In April and June 2017, plaintiff underwent two procedures to remove kidney stones. Id. ¶¶ 30, 32. In July 2017, he received "a bilateral ureteroscopy with laser lithotripsy." Id. ¶ 32. By August 2017, "DeBlois was finally free of drainage tubes, either ureteral stent or nephrostomy." Id. ¶ 33. However, "not all of the renal calculus that formed on the stents could be removed," which "may lead to the formation of larger calculi." Id. ¶ 37.

According to Mr. DeBlois, Wexford is responsible for the "failure to remove [plaintiff's] bilateral ureteral stents on January 8, 2015, or soon thereafter." Id. ¶ 35; see id. ¶ 36. That failure constituted a "breach of the applicable standard of care" and was "the direct and proximate cause" of pain, suffering, and extensive medical intervention that plaintiff had to undergo. Id. ¶ 36.

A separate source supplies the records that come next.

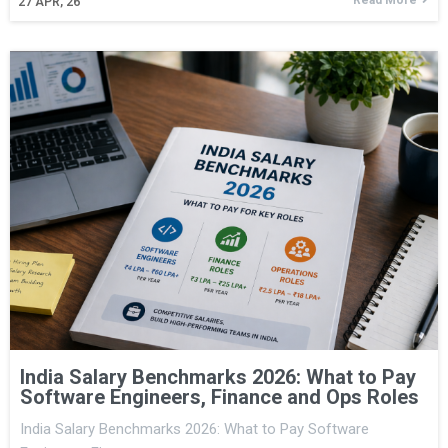
27
APR, 26
India Salary Benchmarks 2026: What to Pay
Software Engineers, Finance and Ops Roles
India Salary Benchmarks 2026: What to Pay Software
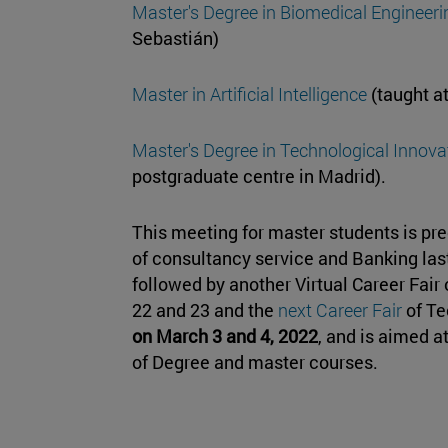
Master's Degree in Biomedical Engineeri
Sebastián)
Master in Artificial Intelligence
(taught a
Master's Degree in Technological Innovat
postgraduate centre in Madrid).
This meeting for master students is pr
of consultancy service and Banking las
followed by another Virtual Career Fair 
22 and 23 and the
next Career Fair
of Te
on March 3 and 4, 2022
, and is aimed at
of Degree and master courses.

As mentioned, Corizon "took over the provision of health care" in 2019. Id. ¶ 6; see id. ¶ 12. As to Corizon, Mr. DeBlois claims: "The occurrences complained of herein have resulted in ongoing and chronic kidney stone and kidney related health issues, which continue today and remain untreated, for which continued negligent treatment health care provider Corizon is liable as of January 1, 2019." Id. ¶ 38. And, plaintiff adds: "Wexford's and Corizon's conduct through its agents, servants, and employees is continuous and ongoing." Id. ¶ 43.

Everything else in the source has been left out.